Biz saat 10:30 gibi eve geri geldik. Kahvaltımızı yaptık. Saat 12:30 dan 13:00a kadar sancımın 10ar dk. Aralıklarla geldiğini fark ettim. Sancı geldiği anda oturmak veya yatmak istemiyordum ayağa kalkıp evin içinde bir tur atıp gelmek daha iyi geliyordu. Saat 17:00a doğru sancılar 7-8 dkya düşmeye başladı. Ama arada 10-15 dkyada çıkabiliyordu. Doktorumuzu aradık hastaneye gelmemizi söyledi.
Hemen eşimle hastaneye gittik. Muayene için soyunduğumda iç çamaşırımda sanki adet olmuşum gibi yoğun kan vardı neyse doktorumuz çatı muaeyenesinde açılmanın 3 cm olduğunu ve yatış yapacağımızı söyledi. Sancıların sıklığını düzene sokmak için sancı düzenleyici serum takılacağını ve bunun suni sancı olmadığını söyledi.
Saat 18:00 gibi odamıza alındık, önce lavman yapıldı. Sonra serumumu taktılar ve ben yatakta yatmaya başladım. 18:15 gibi doktorum yanıma geldi, ben çıkıyorum ama doğum için mutlaka olacağım diyerek elimi sıkı sıkı tuttu ve gitti. Eşim hemen annemleri aradı. Arkadaşım annemleri hastaneye getirdiğinde benim sancılarım hala çok hafifti. Saat 19:30 a doğru sancılar sıklaşmaya başladı ve ben sancıları yatarak veya oturarak çekemiyordum. Sancı geldiği anca odanın içini turluyor sancı geçince oturup dinleniyordum ama sonlara doğru oturmamla kalkmam bir oluyordu.

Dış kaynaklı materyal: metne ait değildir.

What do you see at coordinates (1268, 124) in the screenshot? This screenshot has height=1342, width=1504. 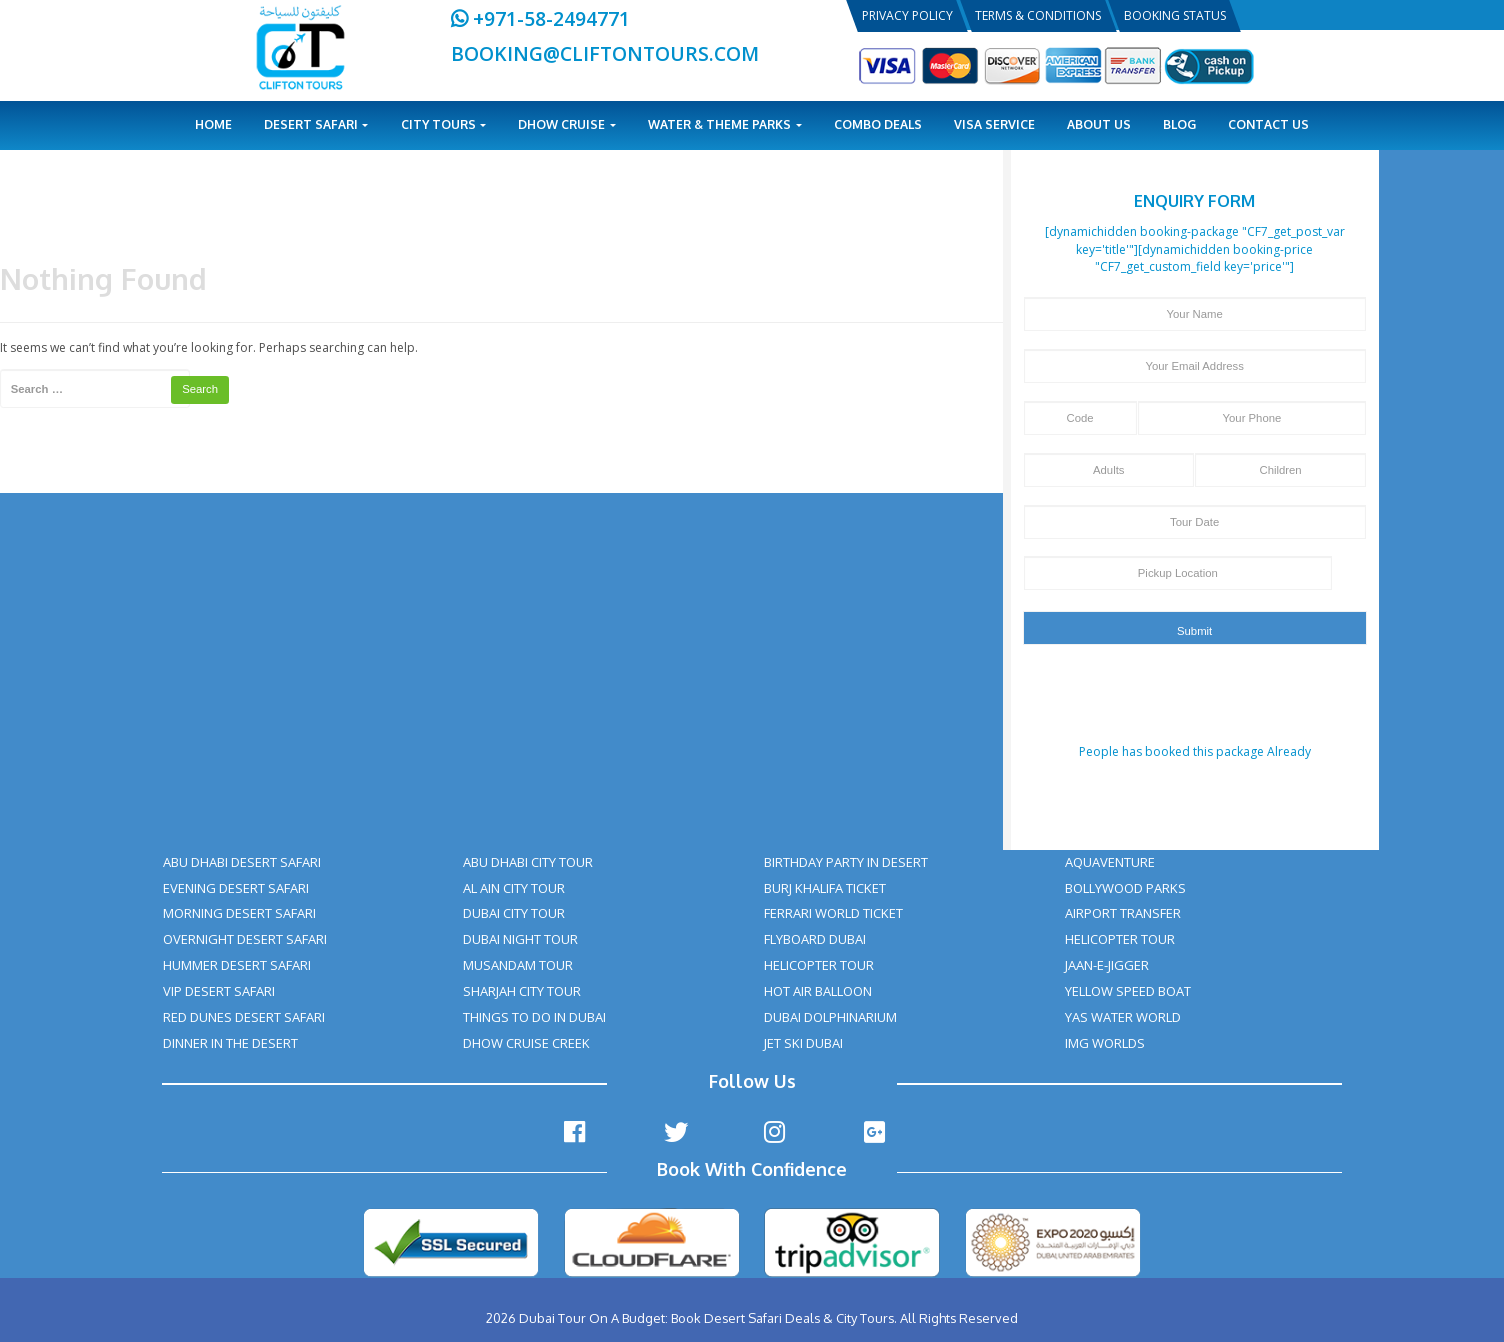 I see `Contact Us` at bounding box center [1268, 124].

Canım eşim sancı çektiğim süre boyunca yanımdan hiç ayrılmadı serumum elinde benimle birlikte yürüdü sürekli.
Saat 20:00da ebe açılmamı kontrol etmek için odaya geldi ve açıklığın 5 cm olduğunu söyledi. Saat 20:00dan sonraki sancılar o kadar şiddetliydiki o saate kadar sancı esnasında hiç sesi çıkmayan bağırmaya gücü olmayan ben artık inliyordum. Artık sesin ve inlemelerim dahada artmış ağlıyordum. Sancı esnasında yürürken sanki belimi ortadan ikiye ayırıyorlardı.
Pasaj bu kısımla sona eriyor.